By Stephen Rhodes
The expected cuts are the latest attempt to reduce expenses at the paper, whose parent Tribune Co. filed for bankruptcy protection from creditors in December.
The declining economy has accelerated the demise of newspapers, which rely on advertising revenue to pay the bills.
One of my Twitter friends Todd Defren of Shift Communications, conducted an informal poll in Twitterland about the state of the newpaper industry. “Hardly any of ’em seemed to care about the Death of Newspapers,” he says in a recent blog post.
Todd says you might expect the Twitter Universe to be digitally biased, however, “the majority of respondents to my anecdotal survey were very anxious about the fate of Journalism.”

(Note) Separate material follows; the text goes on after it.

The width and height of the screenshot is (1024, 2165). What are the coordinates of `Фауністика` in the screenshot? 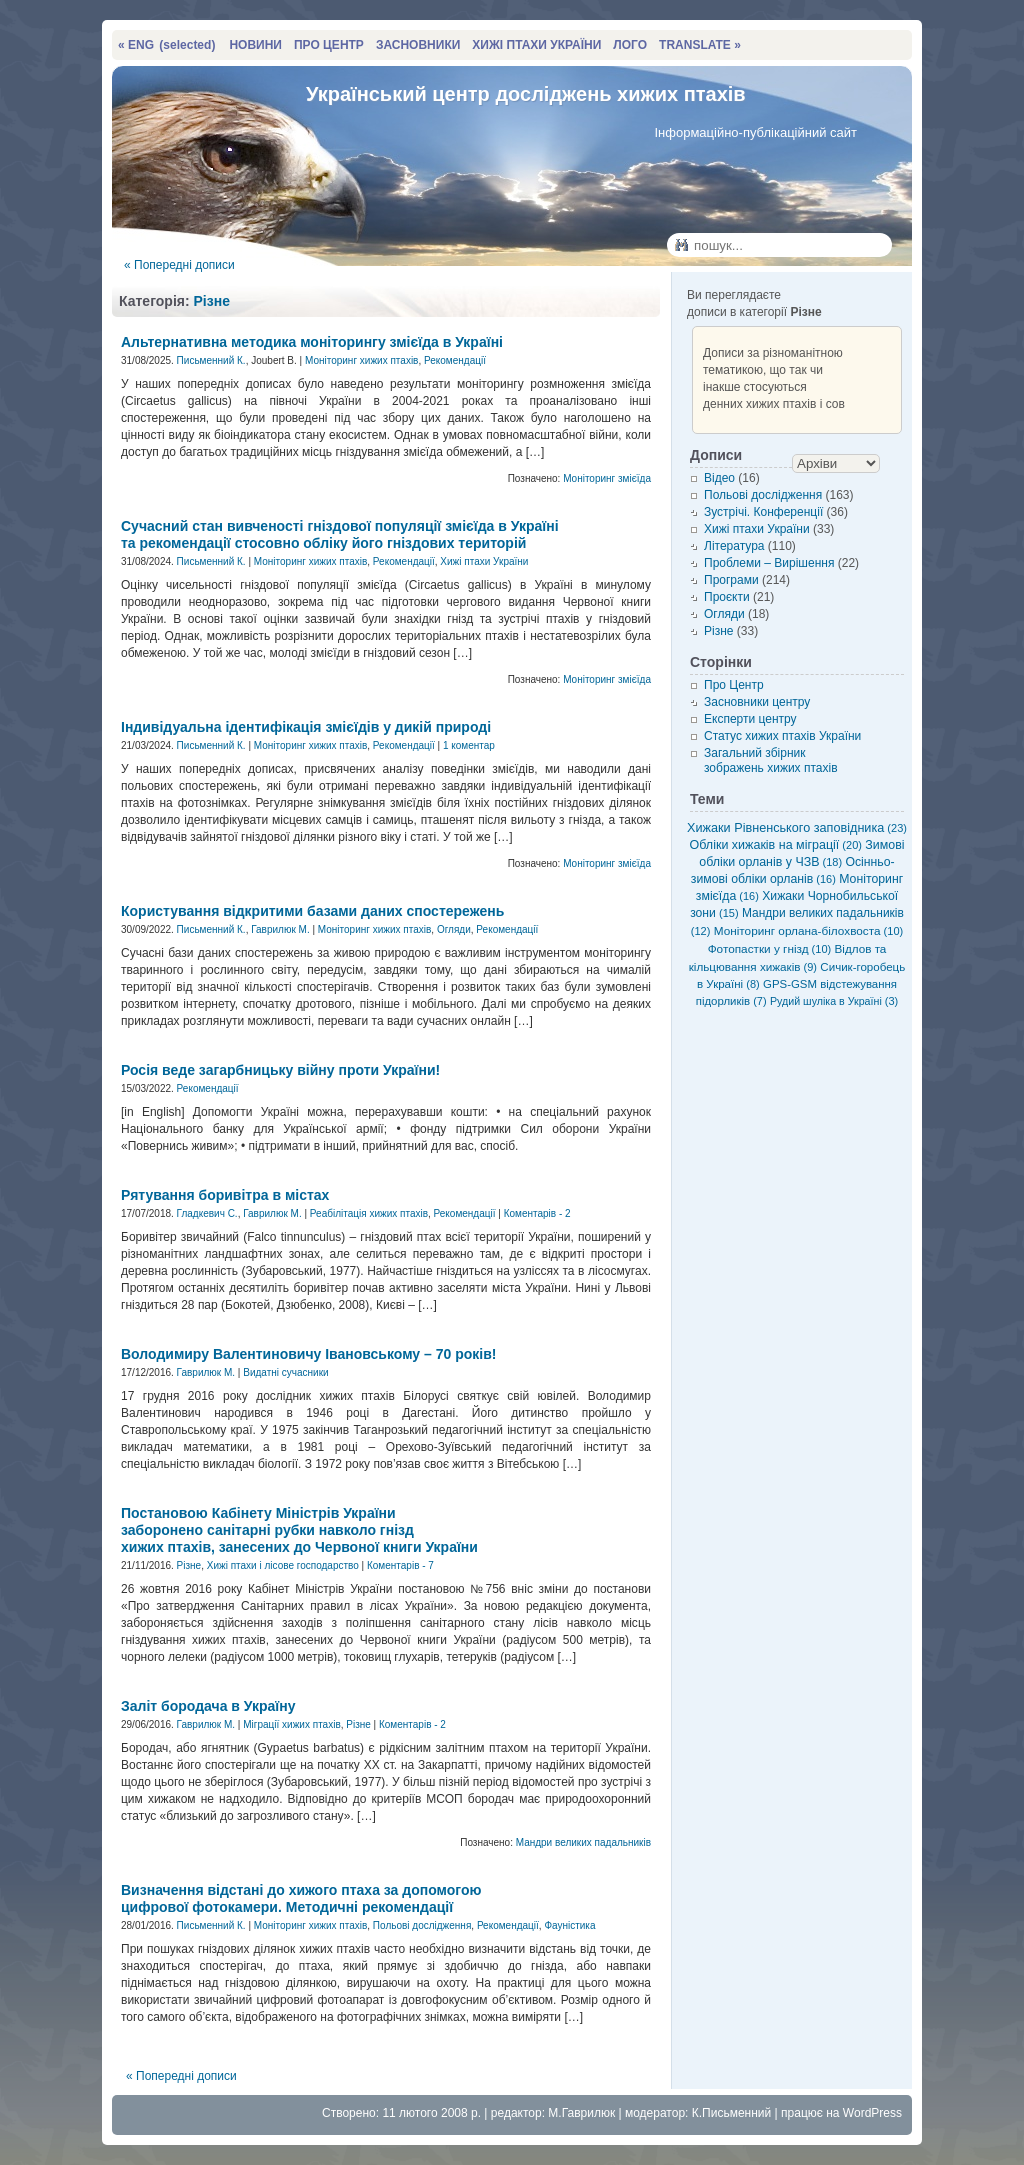 It's located at (569, 1925).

“Everyone sees a need for unbiased, investigative journalism. They just don’t care about the format. And regardless of the format, they don’t seem to want to pay for it,” says Todd.

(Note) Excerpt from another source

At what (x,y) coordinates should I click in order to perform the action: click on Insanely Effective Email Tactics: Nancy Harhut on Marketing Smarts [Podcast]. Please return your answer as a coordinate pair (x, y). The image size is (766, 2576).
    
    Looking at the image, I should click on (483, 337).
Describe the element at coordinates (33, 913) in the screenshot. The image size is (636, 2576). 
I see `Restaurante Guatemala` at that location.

Our insatiable need for information has spawned gavel to gavel television news, in the moment streaming RSS feeds, Facebook and Twitter. No one depends on newspapers for breaking news anymore but newspapers are better at providing detailed coverage and investigative journalism.
Newspapers have been in transition for some time. The economy is accelerating the process from print to online delivery. In the interim there will be a culling and some titles won’t survive.
In many smaller communities, the newspaper is still the primary source of local news. The online service has either not yet developed or is not yet sophisticated enough to replace the local news coverage in the community newspaper. It will happen.